The world of document understanding has come a long way in recent years, with advancements in systems that can automatically process complex business documents. These systems have the potential to revolutionize business workflows by eliminating errors and manual work. Researchers have been developing models based on the powerful Transformer architecture, such as PaLM 2, which have shown impressive accuracy improvements. However, there’s a catch. The datasets used in academic literature don’t quite capture the challenges faced in real-world applications. So while these models perform well in academic benchmarks, they struggle when applied to complex real-world scenarios.

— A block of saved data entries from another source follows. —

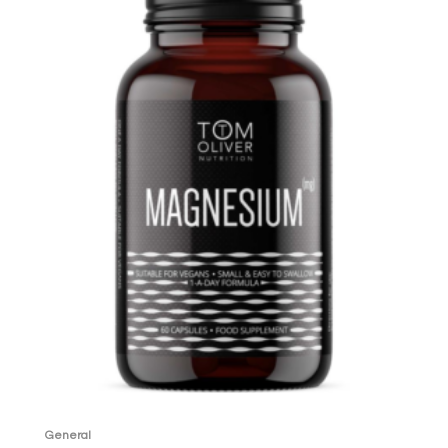
General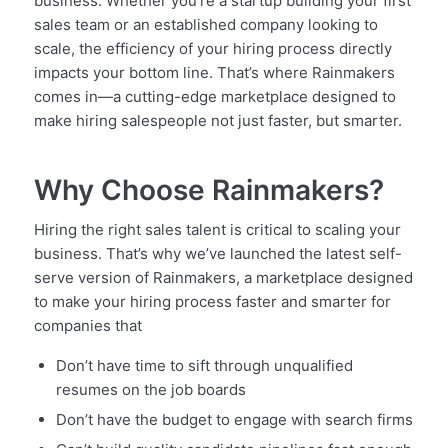
business. Whether you’re a startup building your first
sales team or an established company looking to
scale, the efficiency of your hiring process directly
impacts your bottom line. That’s where Rainmakers
comes in—a cutting-edge marketplace designed to
make hiring salespeople not just faster, but smarter.
Why Choose Rainmakers?
Hiring the right sales talent is critical to scaling your
business. That’s why we’ve launched the latest self-
serve version of Rainmakers, a marketplace designed
to make your hiring process faster and smarter for
companies that
Don’t have time to sift through unqualified
resumes on the job boards
Don’t have the budget to engage with search firms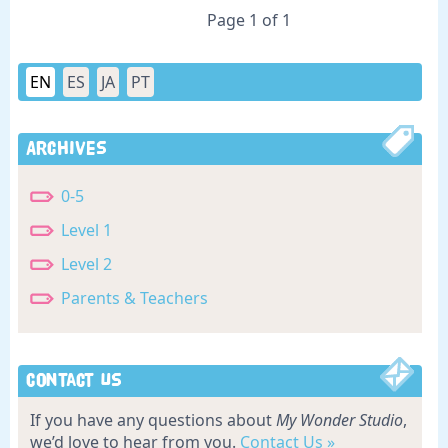
Page 1 of 1
EN
ES
JA
PT
Archives
0-5
Level 1
Level 2
Parents & Teachers
Contact Us
If you have any questions about
My Wonder Studio
,
we’d love to hear from you.
Contact Us »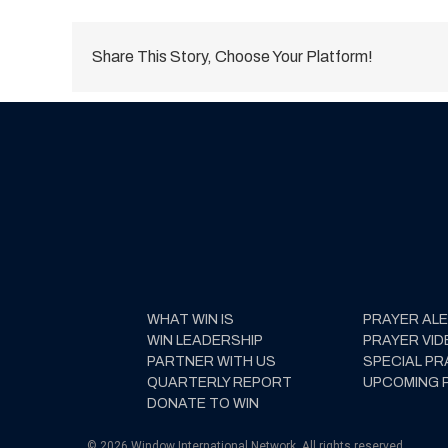
Share This Story, Choose Your Platform!
WHAT WIN IS
PRAYER AL
WIN LEADERSHIP
PRAYER VID
PARTNER WITH US
SPECIAL PR
QUARTERLY REPORT
UPCOMING 
DONATE TO WIN
© 2026 Window International Network. All rights reserved.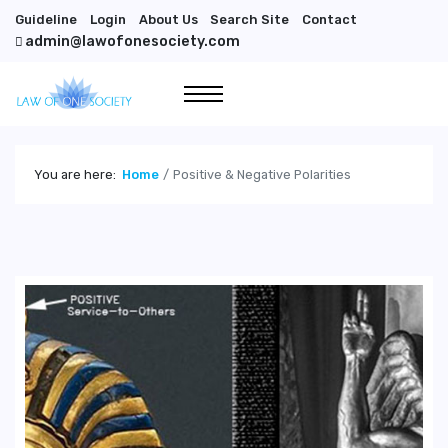
Guideline
Login
About Us
Search Site
Contact
admin@lawofonesociety.com
You are here:
Home
Positive & Negative Polarities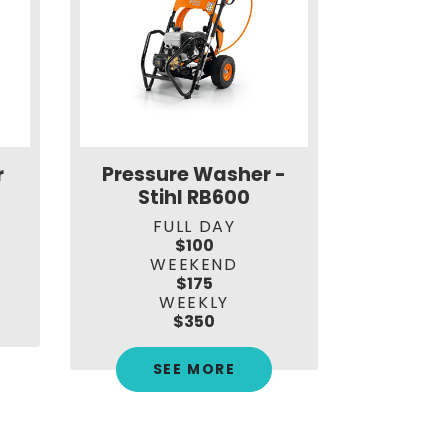
r
Pressure Washer -
Hydra
Stihl RB600
St
FULL DAY
F
$100
WEEKEND
W
$175
WEEKLY
$350
SEE MORE
S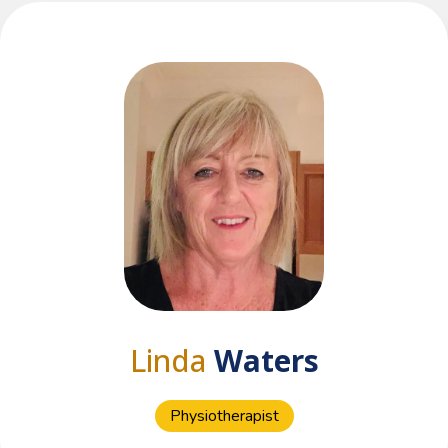
Linda
Waters
Physiotherapist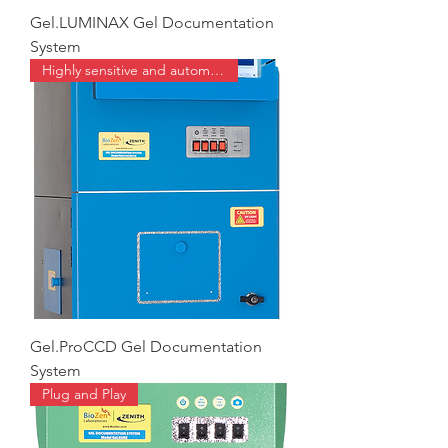
Gel.LUMINAX Gel Documentation
System
Highly sensitive and automated
Gel.ProCCD Gel Documentation
System
Plug and Play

That’s where the Visually Rich Document Understanding (VRDU) dataset comes in. Presented at KDD 2023, this dataset aims to bridge the gap between academic benchmarks and real-world use cases. It meets five important requirements for a good document understanding benchmark. Firstly, it focuses on real-world use cases and compares model accuracy to academic benchmarks to truly reflect performance. Secondly, it includes complex and diverse document layouts, including tables, key-value pairs, and multi-column formats. This is important because real-world documents don’t adhere to simple sentence and paragraph structures.
Thirdly, the VRDU dataset features diverse templates to challenge models’ ability to generalize to new layouts. Fourthly, the dataset provides high-quality OCR results to ensure that the focus is solely on the document understanding task, without interference from OCR variations. And last but not least, the dataset includes token-level annotations, which allows for clean training data and prevents noisy examples.
The VRDU dataset is a combination of two publicly available datasets – Registration Forms and Ad-Buy forms. These datasets provide representative examples of real-world use cases, including political advertisement details and information about foreign agents registering with the US government. We gathered a random sample of documents and used Google Cloud’s OCR to convert images to text. An experienced team of annotators labeled the documents, ensuring accurate annotations.
To evaluate the VRDU dataset, we conducted three tasks: Single Template Learning, Mixed Template Learning, and Unseen Template Learning. These tasks allowed us to measure models’ performance and ability to deal with fixed templates, same-set templates, and unseen templates, respectively. The results showed that the VRDU dataset is challenging and leaves room for improvement for even state-of-the-art models. We also found that few-shot performance, even for the best models, is surprisingly low.
In conclusion, the release of the VRDU dataset marks an important step in improving document understanding models. It provides a benchmark that captures the complexity of real-world applications and allows researchers to track progress more effectively. With the five requirements met, the VRDU dataset sets a new standard for document understanding benchmarks. So get ready, because the future of document understanding is about to get a whole lot better!